L’opposante rwandaise Victoire Ingabire, rare voix critique du Président Paul Kagame qui dirige le pays depuis plus de trente ans, a été arrêtée, a annoncé ce 20 juin 2025 le RIB (Bureau d’enquête du Rwanda).
Son arrestation fait suite à sa comparution la veille (19 juin) au procès, à Kigali, de neuf personnes accusées d’avoir fait circuler le livre d’un écrivain serbe « Comment faire tomber un dictateur quand on est seul, tout petit et sans armes » qui détaille des méthodes pacifiques pour résister à l’autoritarisme.
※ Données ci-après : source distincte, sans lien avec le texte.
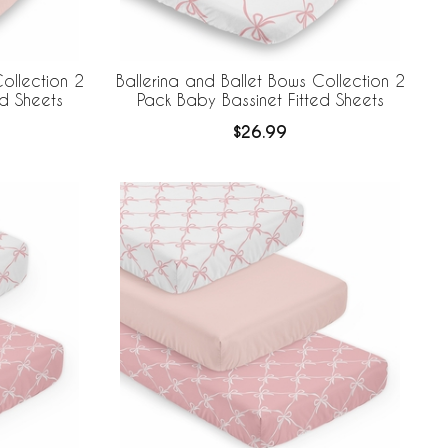
ollection 2
Ballerina and Ballet Bows Collection 2
ed Sheets
Pack Baby Bassinet Fitted Sheets
$26.99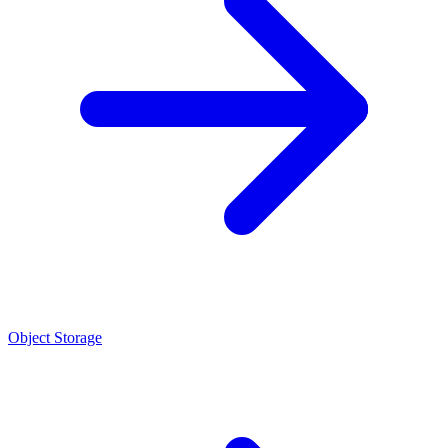
Object Storage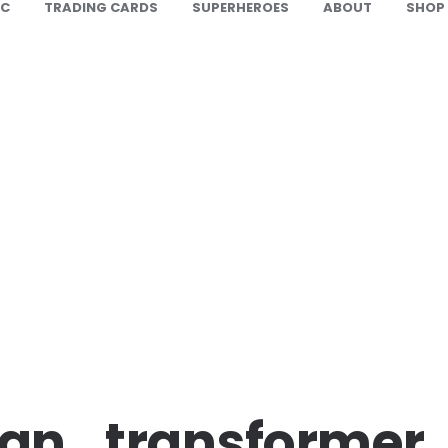
IC
TRADING CARDS
SUPERHEROES
ABOUT
SHOP
an_transformer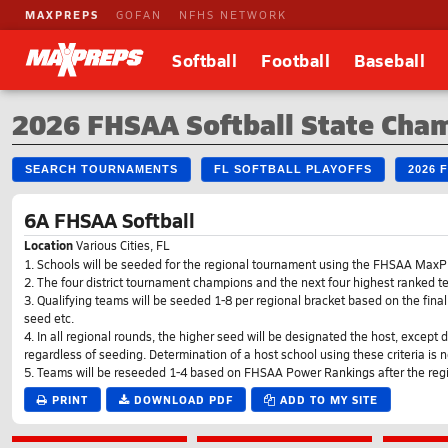
MAXPREPS
GOFAN
NFHS NETWORK
Softball
Football
Baseball
2026 FHSAA Softball State Cha
SEARCH TOURNAMENTS
FL SOFTBALL PLAYOFFS
2026 
6A FHSAA Softball
Location
Various Cities, FL
1. Schools will be seeded for the regional tournament using the FHSAA Max
2. The four district tournament champions and the next four highest ranked 
3. Qualifying teams will be seeded 1-8 per regional bracket based on the f
seed etc.
4. In all regional rounds, the higher seed will be designated the host, except
regardless of seeding. Determination of a host school using these criteria is no
5. Teams will be reseeded 1-4 based on FHSAA Power Rankings after the reg
PRINT
DOWNLOAD PDF
ADD TO MY SITE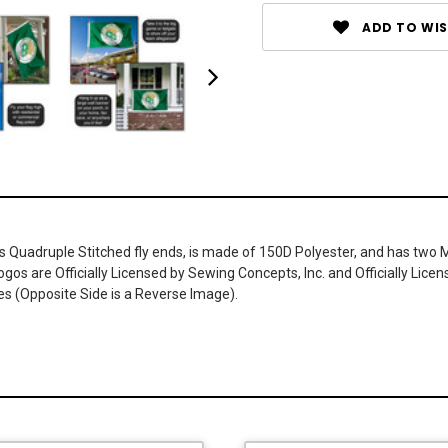
ADD TO WIS
has Quadruple Stitched fly ends, is made of 150D Polyester, and has two 
os are Officially Licensed by Sewing Concepts, Inc. and Officially Lic
es (Opposite Side is a Reverse Image).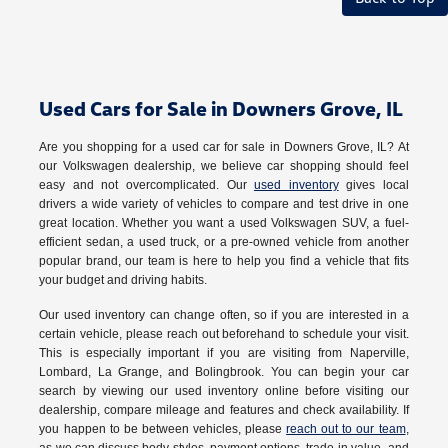
Used Cars for Sale in Downers Grove, IL
Are you shopping for a used car for sale in Downers Grove, IL? At
our Volkswagen dealership, we believe car shopping should feel
easy and not overcomplicated. Our
used inventory
gives local
drivers a wide variety of vehicles to compare and test drive in one
great location. Whether you want a used Volkswagen SUV, a fuel-
efficient sedan, a used truck, or a pre-owned vehicle from another
popular brand, our team is here to help you find a vehicle that fits
your budget and driving habits.
Our used inventory can change often, so if you are interested in a
certain vehicle, please reach out beforehand to schedule your visit.
This is especially important if you are visiting from Naperville,
Lombard, La Grange, and Bolingbrook. You can begin your car
search by viewing our used inventory online before visiting our
dealership, compare mileage and features and check availability. If
you happen to be between vehicles, please
reach out to our team
,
Mme Ingabire, présidente du parti non reconnu par les autorités ‘Développement et liberté pour tous’ (ou Dalfa-Umurinzi, héritier de l’ex-parti des Forces démocratiques unifiées FDU, également interdit d’enregistrement) est menacée d’une inculpation pour « association de malfaiteurs et incitation publique à s’opposer au Gouvernement », a précisé le Bureau d’enquête rwandais.
Le Bureau a précisé avoir ouvert une enquête à son encontre « comme mesure d’application de la décision de la Haute cour dans le procès en cours de Sylvain Sibomana (ex-secrétaire général du FDU, ndlr) et ses collègues, de sorte qu’elle peut également être jugée ». Aucun autre détail additif n’a été donné sur le sujet.
A l’audience jeudi, Mme Ingabire, 56 ans, a contesté les accusations à son encontre. Tout en indiquant connaître certains prévenus dans le procès de M. Sibomana, elle a souligné que ce procès cherchait à lier des événements n’ayant rien à voir entre eux. Mme Ingabire a déjà été emprisonnée pour avoir affirmé en 2010 qu’il fallait non seulement se souvenir des victimes du génocide des Tutsi, mais également des victimes hutu pour qu’une véritable réconciliation soit réalisée au Rwanda.
Condamnée à 15 ans de prison, elle a bénéficié d’une grâce présidentielle au bout de huit ans d’incarcération, tout en demeurant interdite de se présenter aux élections. En mars 2024, elle a perdu son recours pour lever cette interdiction et participer au scrutin présidentiel. En juillet 2024, les élections ont reconduit par 99,18% des voix le Président Kagame, 67 ans, au pouvoir depuis qu’il a renversé en juillet 1994 le Gouvernement extrémiste hutu instigateur du génocide qui a fait, selon l’ONU, plus de 800.000 morts, essentiellement parmi la minorité tutsi.